Pour l’avenir, l’espoir de tous est que les changements positifs qui ont émergé, les bonnes pratiques qui ont résisté à la crise soient partagés, amplifiés, financés comme des soutiens supplémentaires existants « hors-COVID ».
Pour les professionnels en particulier, l’anticipation doit devenir une idée-phare. Il n’est pas seulement question pour eux, de sortir de la crise, mais d’évaluer la manière dont elle a été gérée (y compris par eux), pour mieux faire face à l’avenir. Et cette évaluation devra inclure, chez les professionnels, les pratiques positives (ex. : les nouveaux outils de communication) et les leçons à tirer (ex. : le lien fragilisé aux bénéficiaires, aux familles, qui n’a pas résisté face à l’intensité de la crise).
REFLEXIONS DE L’ASBL AP : Face à une crise de cette ampleur, pas un pan de la société n’a été épargné. Les ateliers du handicap le rappellent et contiennent, en germe, l’idée d’un changement de paradigme. Prendre le temps de (s’) évaluer est impératif car nous ne sommes pas à l’abri d’une nouvelle crise. Ainsi, tous les participants mettent en avant la proactivité comme une valeur à défendre. Celle-ci ne doit pas s’apparenter à un Vademecum de services, en se restreignant à ce qu’on connait de sa propre sphère (professionnelle ou privée), même si cela peut être, dans des circonstances exceptionnelles, une ressource en soi. Par ce « changement de paradigme », l’ASBL AP questionne aussi le contexte de néolibéralisme qui a envahi le secteur non-marchand. Il provoque une réelle « souffrance » des professionnels, submergés par les demandes qui leur parviennent et auxquelles ils peinent à répondre par manque de temps et/ou de moyens. Enfin, qui dit « changement de paradigme » implique aussi de revoir, dans le relation au proche aidé, le rôle et la place de son/ses AP : l’ adéquation entre offre, besoin/ demande n’est pas suffisante, il est essentiel de ne pas occulter la situation spécifique de l’AP.

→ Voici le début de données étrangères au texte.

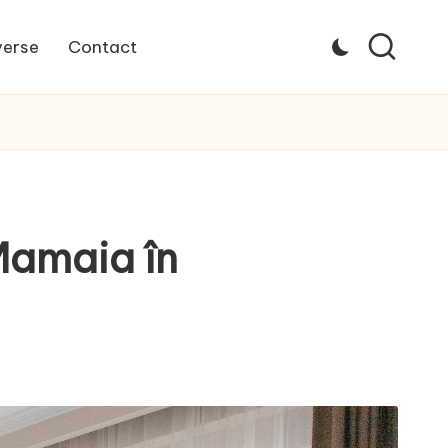
verse
Contact
Mamaia în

Initiatives durant la 1° vague de confinement lié à la COVID-19
La digitalisation des échanges est un point central qui revient chez les AP et les professionnels, mais avec des avis mitigés.
- Côté positif, les plateformes à distance d’échanges entre pairs, de ressources à consulter ont été des solutions face l’arrêt des contacts physiques (référentiel de l’ASBL AP, « Répit Solidaire », groupes de paroles à distance). Elle a pu être un support aux consultations psychologiques, (para)médicales :
- Mais il ne faut pas oublier le poids de la fracture numérique qui pèse sur nombre de personnes. Sans ces contacts virtuels, privés de contacts physiques, la sortie du confinement a été sans appel : il n’y a pas eu la possibilité d’une reprise de contact parce que ces personnes avaient « disparu des radars ».
Allant plus loin, des professionnels, au départ de leur analyse du « décrochage numérique », en viennent à réfléchir à ce qui fonde la solidité du lien entre services et familles, cette sorte d’« alliance ». Nous avons vu que le lien reposait sur le partenariat établi avec l’AP. Mais il renvoie aussi à la politique des services : si la considération pour les AP est une valeur institutionnelle, régulièrement ravivée, le lien perdure. Si ce lien ne fait pas partie de la culture institutionnelle, et que s’y ajoutent des crispations avec les familles, une professionnelle explique : « le lien, rompu durant la COVID, n’est pas restauré à ce jour ».